Snap&Spot: Leveraging Large Vision Language Models for Train-Free Zero-Shot Localization of Unusual Activities in Video
Texas A&M University
- Clone this repository
git clone https://github.com/Hasnat79/Snap_n_Spot
- init the submodules (foundation_models)
git submodule update --init --recursive
To install the necessary dependencies, run:
conda create -n snap
conda activate snap
pip install -r requirements.txt
/data directory contains charades-sta and uag_oops annnotation files. oops_video/val contains the videos of UAG-OOPS dataset. charades-sta contains the videos of the Charades-STA dataset.
cd src
python feature_extraction.py
- genrates blip2 features for the videos in the data directory in numpy format
🧠 Methodology __ Colab demo
cd src
python infer_snap.py --dataset uag_oops
- generates the metrics for zero-shot unusual activity localization on UAG-OOPS dataset using the Snap&Spot pipeline.
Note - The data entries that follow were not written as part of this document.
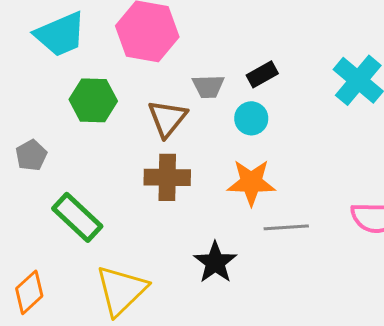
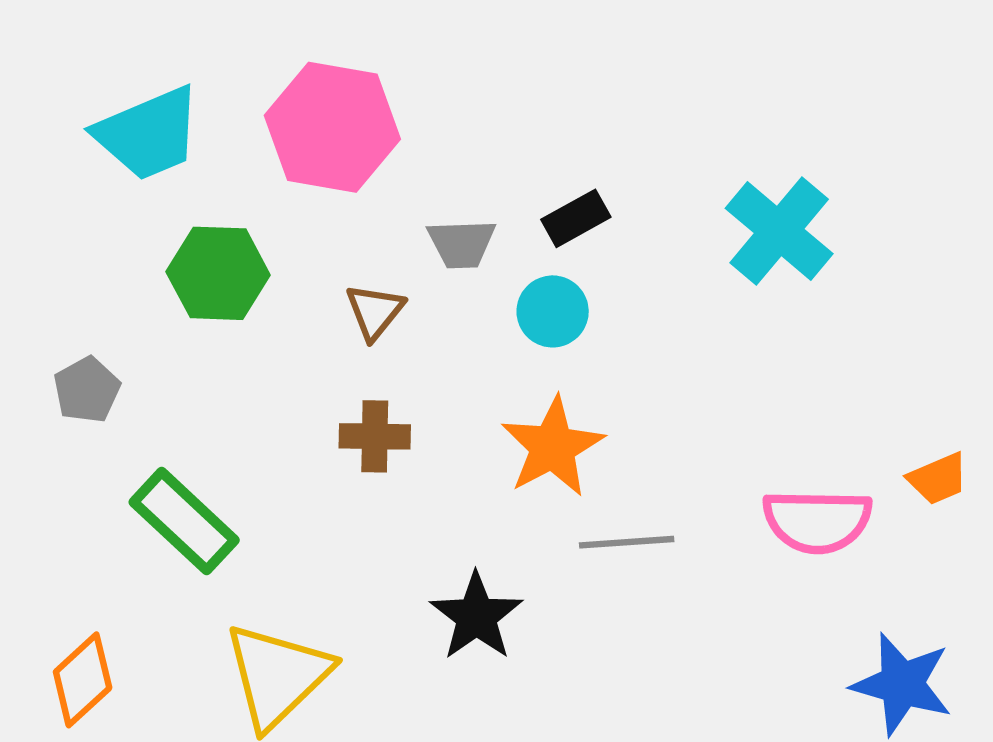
brown triangle: (167, 118) -> (375, 311), size x0.7
brown cross: (167, 177) -> (375, 436), size x0.7
orange star: (251, 182) -> (553, 447), turned -30

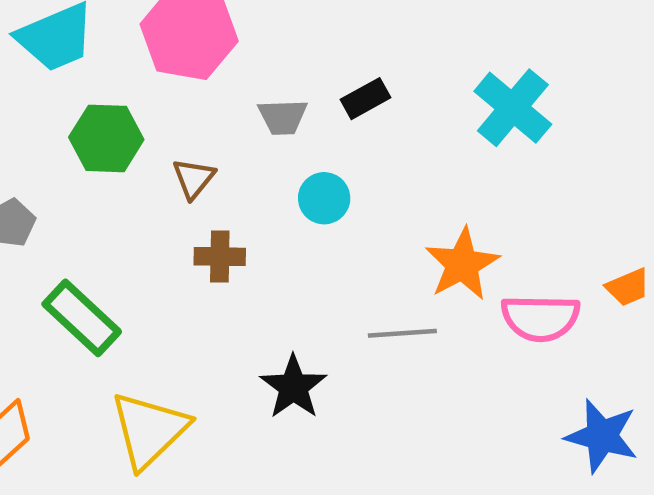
brown triangle: (375, 311) -> (194, 178), moved
cyan circle: (553, 311) -> (324, 198), moved
orange star: (553, 447) -> (462, 264), moved

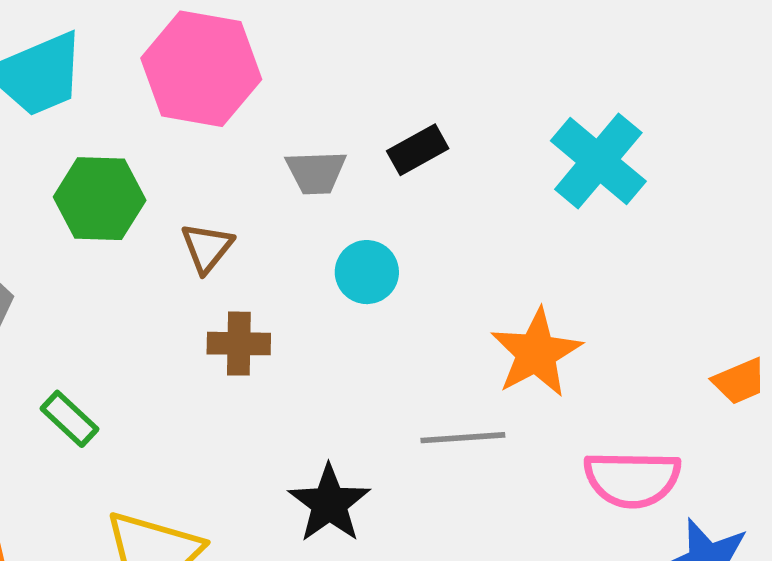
green rectangle: (82, 318) -> (69, 419), size x0.6
pink semicircle: (540, 318) -> (632, 479), moved

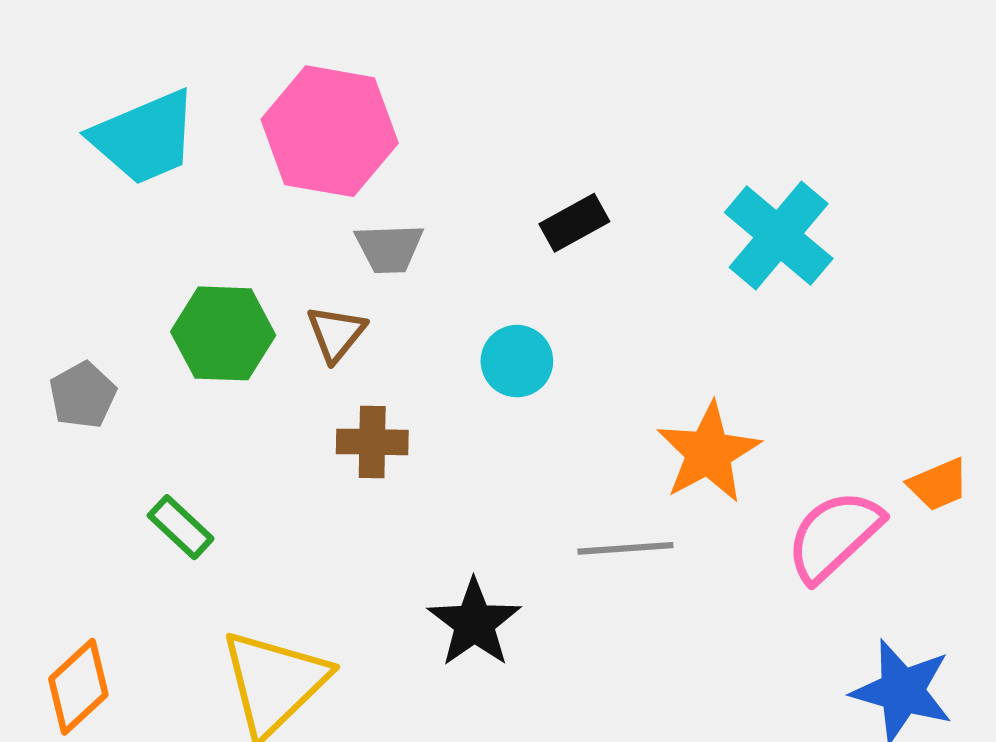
gray trapezoid: (316, 172) -> (389, 248), moved
green hexagon: (100, 199) -> (223, 333), moved
pink semicircle: (632, 479) -> (834, 536), moved, turned 136

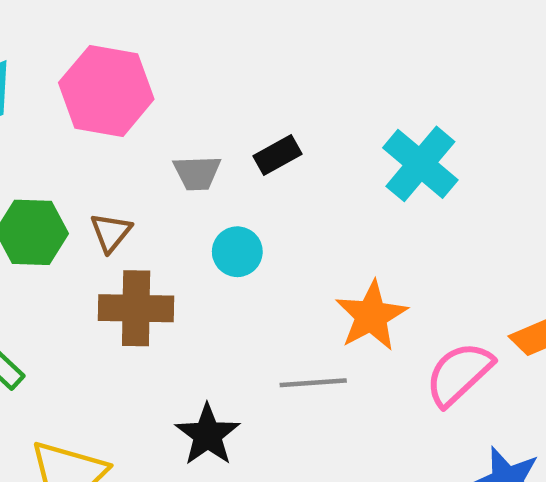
gray trapezoid: (389, 248) -> (197, 173), moved
brown cross: (372, 442) -> (136, 308), size x1.5

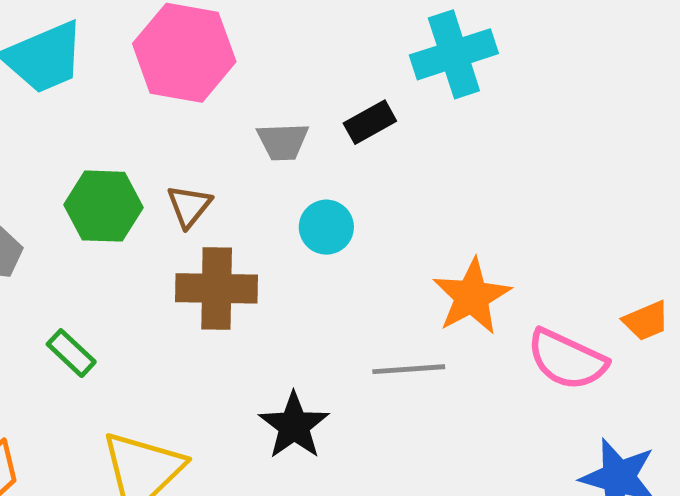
cyan cross: (420, 164) -> (454, 54), moved, turned 32
pink semicircle: (459, 374) -> (567, 360), turned -112

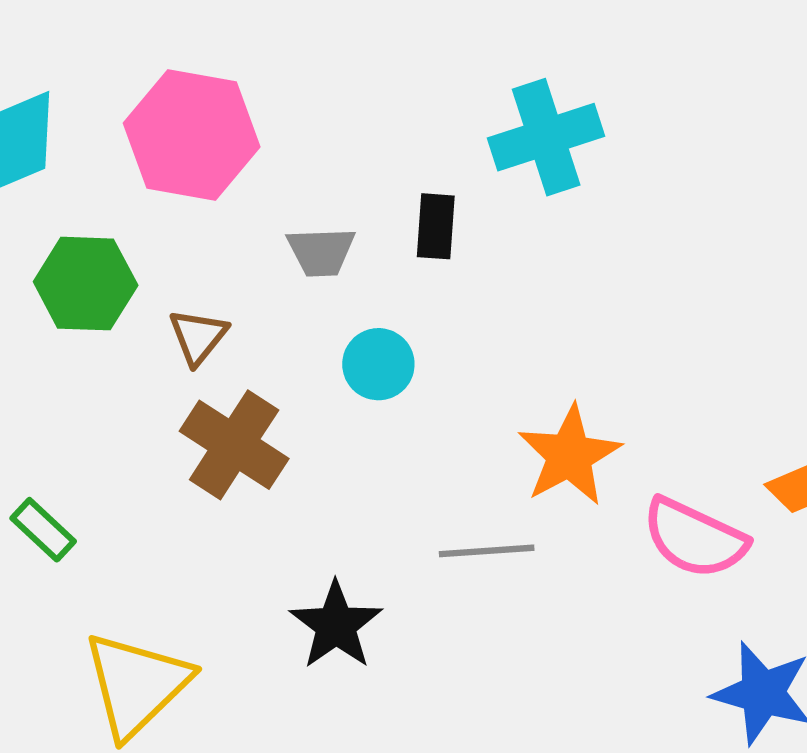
black rectangle: (370, 122) -> (436, 226), turned -57
green hexagon: (103, 206) -> (86, 284), moved
brown cross: (217, 288) -> (234, 445), turned 32

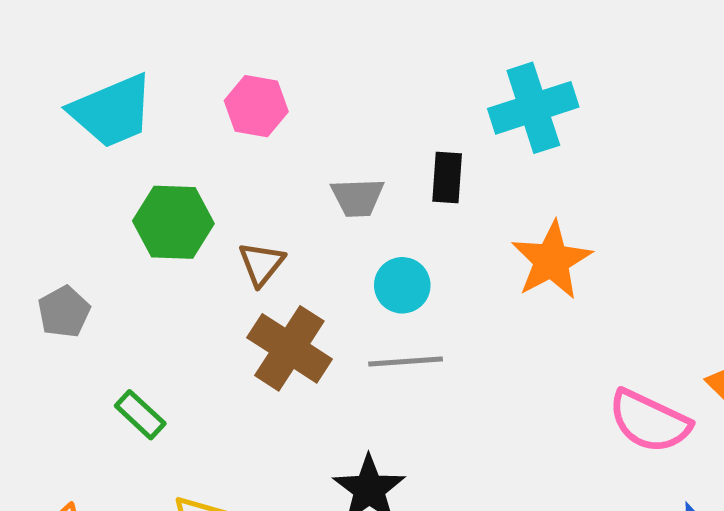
pink hexagon: (192, 135) -> (256, 106), size x0.6
orange star: (569, 455) -> (552, 260), moved
gray line: (487, 551) -> (406, 362), moved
Click to see the output format
Expected output format:
R@0.3: 0.6620967741935484
R@0.5: 0.49489247311827955
R@0.7: 0.23951612903225805
python demo.py \
--video_path "/Snap_n_Spot/data/oops_video/34 Funny Kid Nominees - FailArmy Hall Of Fame (May 2017)0.mp4" \
--query "A guy jumps onto a bed where his son is. When the guy jumps, the son flies up and hits the wall."
- set up the dataset in the data_configs file
- generate the features using the feature_extraction.py file
- run the evaluation using the evaluate.py file
Note: You need to make sure you are updating the paths correctly in the config file and inside the scripts.